Despite the grey, threatening typhoon skies (which forced one of the main sites to close for a day), Tokyo's largest design event went ahead with the bright, positive disposition we've come to expect from this fair. Composed of two organizations, Tokyo Designers Week and DesignTide Tokyo, each with their own main sites, they also incorporate over 100 satellite shows where artists, designers and architects display their work in shops, galleries and cafés across this vast, buzzing city.
Designer Gwenael Nicolas of Japanese design studio Curiosity gave Tokyo Designers Week's main event, Tent, the theme of 'Environment' and asked designers to tackle the subject both in a broad sense with issues such as global warming but also in a more personal way looking at how it concerns our own mind and body.
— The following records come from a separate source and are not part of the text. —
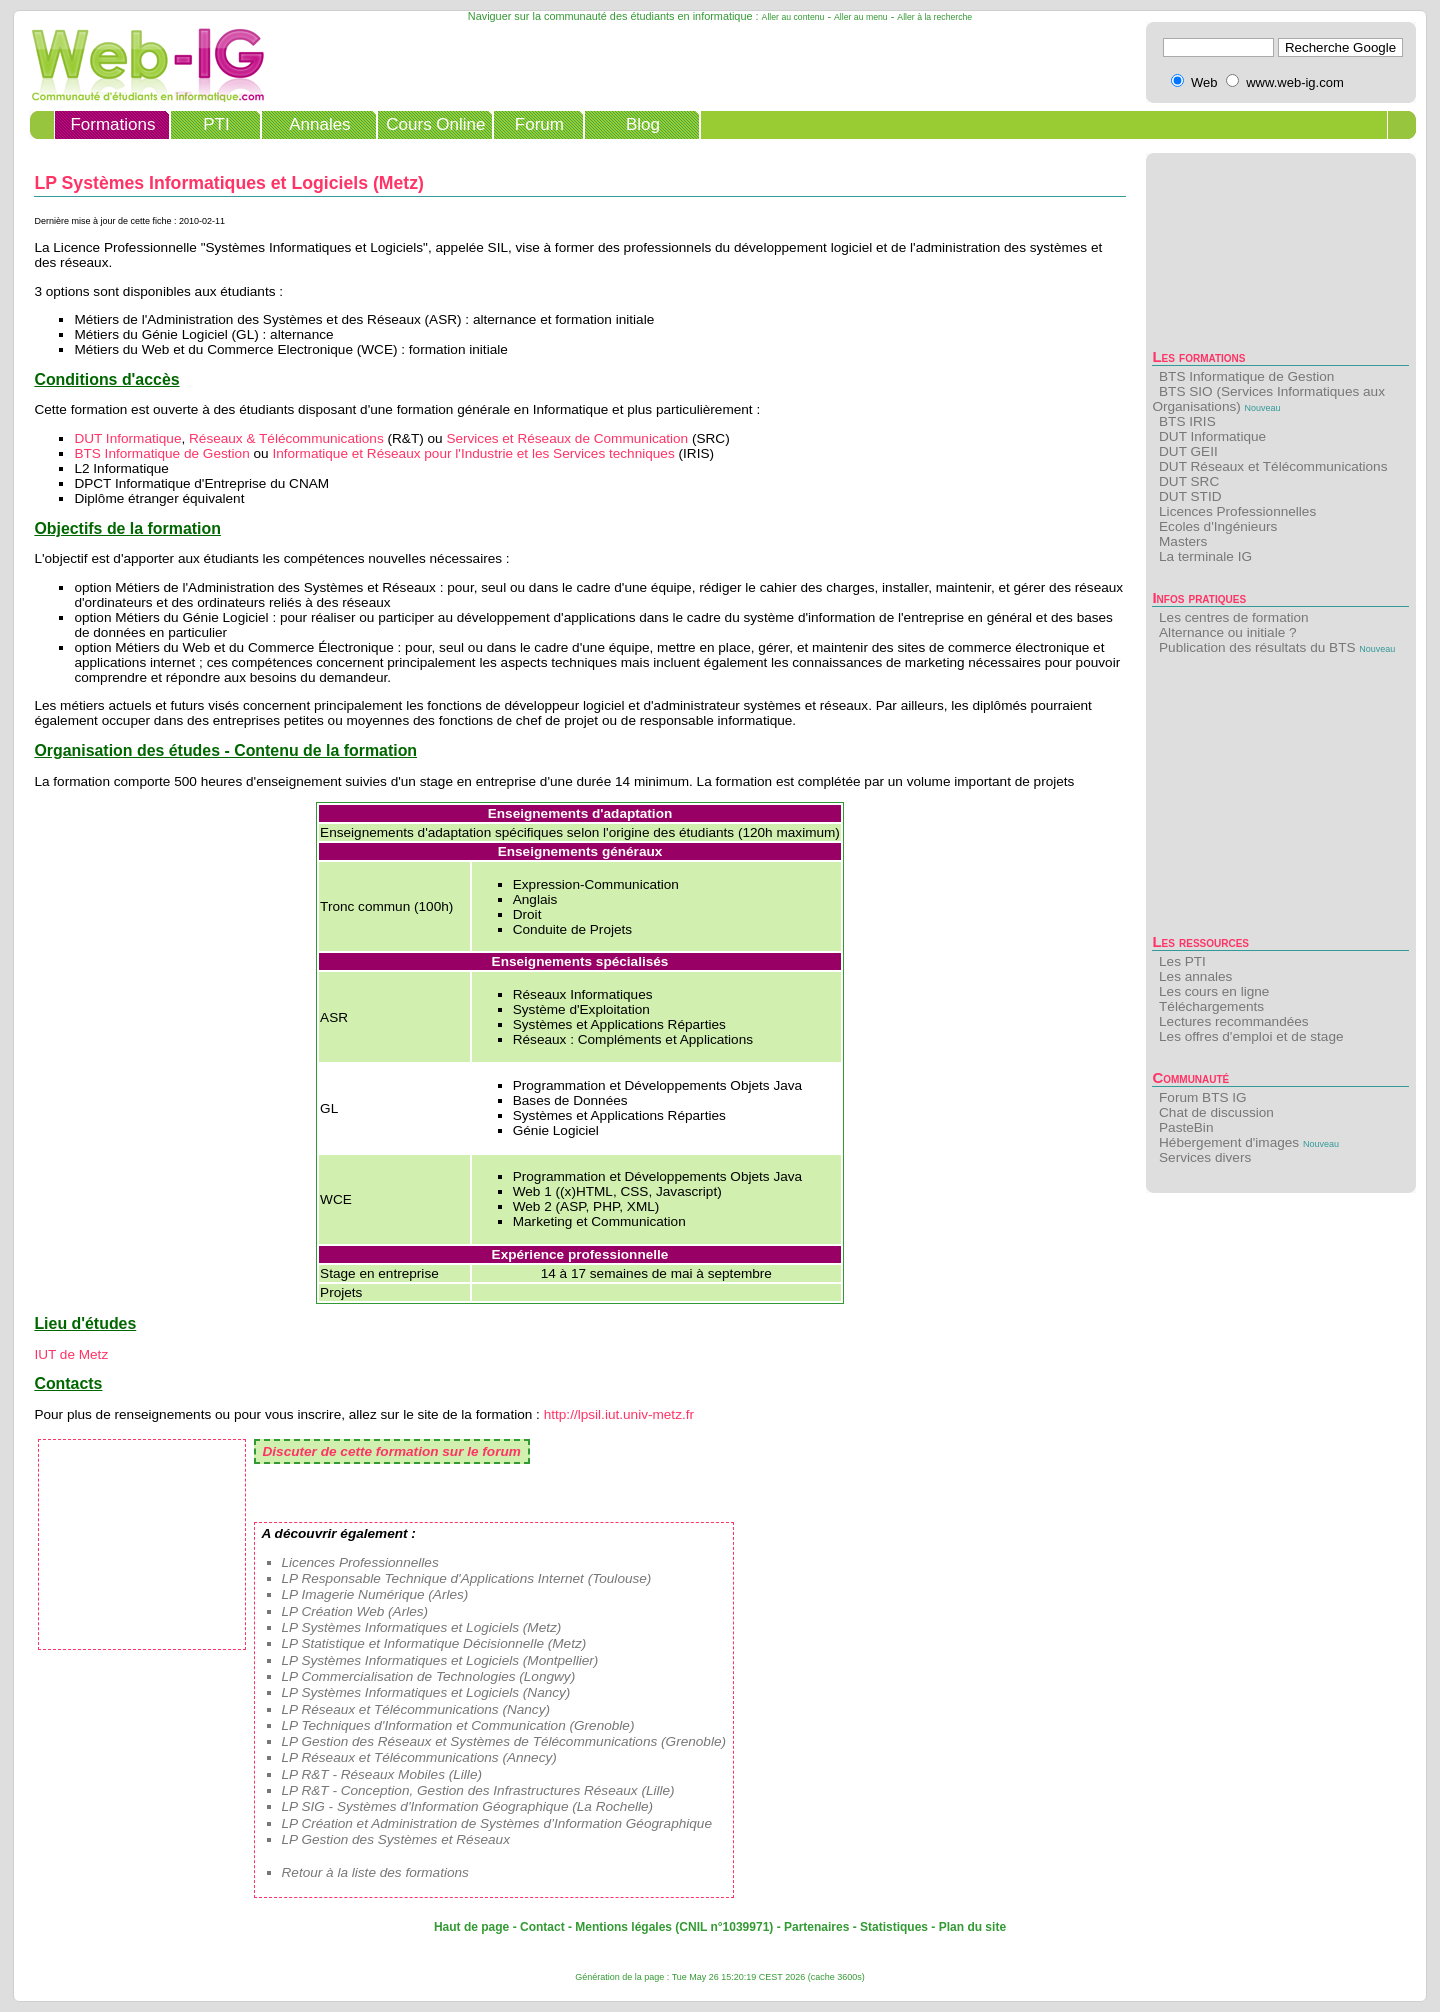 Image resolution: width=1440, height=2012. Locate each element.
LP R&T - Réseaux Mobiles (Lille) (382, 1774)
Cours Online (435, 124)
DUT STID (1190, 496)
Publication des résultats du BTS (1257, 647)
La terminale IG (1205, 556)
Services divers (1205, 1157)
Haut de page (471, 1927)
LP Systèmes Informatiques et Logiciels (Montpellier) (440, 1660)
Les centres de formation (1234, 617)
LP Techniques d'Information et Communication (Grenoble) (458, 1725)
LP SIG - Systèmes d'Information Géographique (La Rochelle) (468, 1806)
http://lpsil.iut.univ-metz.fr (619, 1414)
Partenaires (816, 1927)
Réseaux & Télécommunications (286, 438)
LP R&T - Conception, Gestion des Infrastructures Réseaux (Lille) (478, 1790)
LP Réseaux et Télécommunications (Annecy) (419, 1757)
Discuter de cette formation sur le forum (392, 1451)
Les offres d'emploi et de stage (1251, 1036)
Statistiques (894, 1927)
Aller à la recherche (934, 17)
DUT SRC (1189, 481)
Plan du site (972, 1927)
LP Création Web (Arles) (355, 1611)
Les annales (1195, 976)
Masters (1183, 541)
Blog (643, 124)
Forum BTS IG (1203, 1097)
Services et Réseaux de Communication (567, 438)
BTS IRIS (1187, 421)
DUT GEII (1188, 451)
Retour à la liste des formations (375, 1872)
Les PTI (1182, 961)
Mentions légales (623, 1927)
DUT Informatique (1212, 436)
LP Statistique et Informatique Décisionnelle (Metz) (434, 1643)
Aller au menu (861, 17)
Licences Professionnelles (1237, 511)
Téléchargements (1211, 1006)
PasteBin (1186, 1127)
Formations (112, 124)
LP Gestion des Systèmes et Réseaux (396, 1839)
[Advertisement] (1281, 800)
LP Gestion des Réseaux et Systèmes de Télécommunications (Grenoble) (504, 1741)
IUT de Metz (71, 1354)
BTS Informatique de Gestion (1246, 376)
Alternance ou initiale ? (1228, 632)
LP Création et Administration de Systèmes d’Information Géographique (497, 1823)
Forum (539, 124)
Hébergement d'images (1229, 1142)
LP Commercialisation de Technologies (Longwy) (429, 1676)
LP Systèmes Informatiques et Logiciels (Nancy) (426, 1692)
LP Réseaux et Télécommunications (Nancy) (416, 1709)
Besides individual designers experimenting with recycling, the events showed advanced research technologies led by large Japanese companies, and tried to convince train-loving Tokyoites to get on bicycles.
As in previous years, the Container exhibition (where designers are given a shipping cargo container each in which to create an interactive display using elements like light, imagery, sound and aroma) continued to mesmerize the crowds, as did the Student show, which was themed: 'Red List: Endagnered Species'.
Over at DesignTide Tokyo's main site at the Tokyo Midtown Hall, the interior had been designed by architect Ryuji Nakamura, while the theme was 'Bare Room'.